Confusuion-spies/lies
melclaros
melclaros at yahoo.com
Thu May 29 00:27:05 UTC 2003
No: HPFGUIDX 58844
--- In HPforGrownups at yahoogroups.com, "Steve" <bboy_mn at y...> wrote:
>
> Also the Snape as a spy theory, if our assumptions about the future
> are right, hinges on Snape being a double agent. That would mean
that
> DE's with a need to know, would have known that Voldemort sent Snape
> to be a spy for Dumbledore. Let's face it, Dumbledore has spies in
> Voldimort's organization, and we know that Peter was a spy against
> Dumbledore. In a spy game like this, double agents would seem a very
> reasonable assumption.
>
> Snape makes one grand gesture by divulging Voldemort information,
with
> Voldemort's knowledge and permission, to Dumbledore and that get's
his
> foot in the door. After that, his trickle of information is of the
> 'too little too late' although accurate variety. Just enough to
> maintain his credability.
>
> So, if Snape is really working for Dumbledore, I guess we could
> consider him a triple agent.

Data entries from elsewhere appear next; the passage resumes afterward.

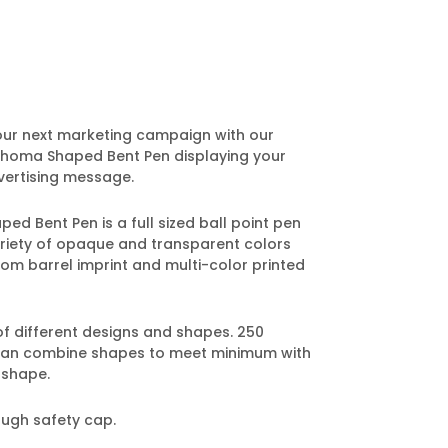
our next marketing campaign with our
homa Shaped Bent Pen displaying your
ertising message.
 Bent Pen is a full sized ball point pen
variety of opaque and transparent colors
om barrel imprint and multi-color printed
of different designs and shapes. 250
can combine shapes to meet minimum with
 shape.
ough safety cap.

A DE who has enteted the service of
> Dumbledore as a spy agianst Voldemort, who Voldemort thinks is
spying
> for him against Dumbledore, but in reality is a spy for Dumbledore
> against Voldemort.
>
> So I don't think the limited public knowledge that Snape was a spy
> works against him. The DE's think he was pretending to be a spy, but
> actually assume he is still with Voldemort. The general wizard world
> think he was a spy against Voldemort. This puts Snape in the perfect
> position to go back to Voldemort and claim the samething everyone
> else, like Lucius, claimed, has that he was just biding his time and
> maintaining his cover waiting for some sign that Voldemort was back.
>
Me:
I wonder...
The more I think about this the more sense it makes that Snape's
trial/interrogation/whatever was *not* secret. That it was, in fact,
highly publicized--at least to those who count. (And only JKR knows
who they are.)
If Snape was publicly "cleared by this council" he has the WW on his
side saying, "what a nice boy he is coming 'round like that" ~while
at the same time~ he has the DE old-boys yukking it up saying, "Well
played, Severus! Pulled the wool right over their eyes! How *did* you
manage Dumbledore?"
That would also explain why Karkaroff was so hell bent on turning him
in...maybe he was trying to tell them Snape had gone right back to
Voldemort AFTER being cleared by the council. Karkaroff was taken out
still yelling about Snape, wasn't he? I don't have the book here.